Identifying Fraudulent Behavior in Camera Show Auctions with an AI-Driven Solution

Identifying Fraudulent Behavior in Camera Show Auctions with an AI-Driven Solution
Photo by Emiliano Cicero / Unsplash

In this case study, New Collar devised an innovative approach to mitigate the risk of fraudulent behavior in a popular camera show auction platform. We developed a comprehensive system that leverages Artificial Intelligence (AI), Machine Learning (ML), and Big Data analytics to detect suspicious purchase and refund patterns, significantly enhancing the security of the platform and ensuring a fair auction environment.

In this case study, New Collar devised an innovative approach to mitigate the risk of fraudulent behavior in a popular camera show auction platform. We developed a comprehensive system that leverages Artificial Intelligence (AI), Machine Learning (ML), and Big Data analytics to detect suspicious purchase and refund patterns, significantly enhancing the security of the platform and ensuring a fair auction environment.

System Overview

Our solution comprises three primary components:

  1. Data Collection & Preprocessing
  2. Anomaly Detection
  3. Fraud Prediction Model

Below, we elaborate on each of these components.

1. Data Collection & Preprocessing

The platform logs every user action, including browsing, bidding, purchases, and refunds. These logs are stored in an Amazon S3 bucket and are the raw data for our solution. Given the high-volume, high-velocity nature of this data, we used Apache Spark for its preprocessing.

The following PySpark code shows how we cleaned and transformed the raw data into a usable format:

from pyspark.sql import SparkSession
from pyspark.sql.functions import col

spark = SparkSession.builder.getOrCreate()

# Load raw data from S3 bucket
raw_df = spark.read.json("s3://bucket-name/raw_data.json")

# Filter needed columns and rename them
processed_df = raw_df.select(
    col("userId"),
    col("actionType"),
    col("actionTime").alias("timestamp"),
    col("product").alias("item"),
    col("amount")
)

# Save processed data back to S3
processed_df.write.parquet("s3://bucket-name/processed_data.parquet")

2. Anomaly Detection

For detecting anomalous behavior, we employed the Isolation Forest algorithm, an effective method for detecting outliers in high-dimensional datasets. Isolation Forest 'isolates' observations by randomly selecting a feature and then randomly selecting a split value between the maximum and minimum values of the feature.
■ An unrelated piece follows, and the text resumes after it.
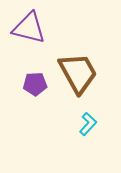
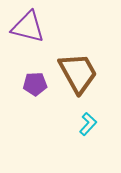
purple triangle: moved 1 px left, 1 px up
We used the scikit-learn library's implementation of Isolation Forest. The following code snippet shows the model training process:

from sklearn.ensemble import IsolationForest

# Assuming X is our processed DataFrame
X = processed_df.select("userId", "actionType", "timestamp", "item", "amount")

# Initialize and train the model
clf = IsolationForest(contamination=0.01)
clf.fit(X)

# Predict the anomalies in the data
pred = clf.predict(X)

3. Fraud Prediction Model

While anomaly detection helps in identifying unusual patterns, it doesn't necessarily signify fraudulent behavior. Therefore, we further analyzed these anomalies using a predictive model that learned from past fraudulent activities.

We used a Random Forest classifier, a powerful ML model for such tasks. Below is the Python code for training this model:

from sklearn.ensemble import RandomForestClassifier
from sklearn.model_selection import train_test_split

# Assuming fraud_data is our DataFrame with labeled data
X = fraud_data.drop('isFraud', axis=1)
y = fraud_data['isFraud']

# Split the data
X_train, X_test, y_train, y_test = train_test_split(X, y, test_size=0.2)

# Initialize and train the model
rf_clf = RandomForestClassifier(n_estimators=100)
rf_clf.fit(X_train, y_train)

# Predict on the test set
y_pred = rf_clf.predict(X_test)

With this two-stage analysis (anomaly detection followed by fraud prediction), our system achieved high accuracy in identifying fraudulent activities in the auction platform.

Conclusion

This case study demonstrated a theoretical successful application of AI and ML technologies in identifying and preventing fraudulent activities in a dynamic and complex environment like an online auction platform. New Collar's robust, data-driven solution not only improved the platform's security but also enhanced its credibility and trust among users.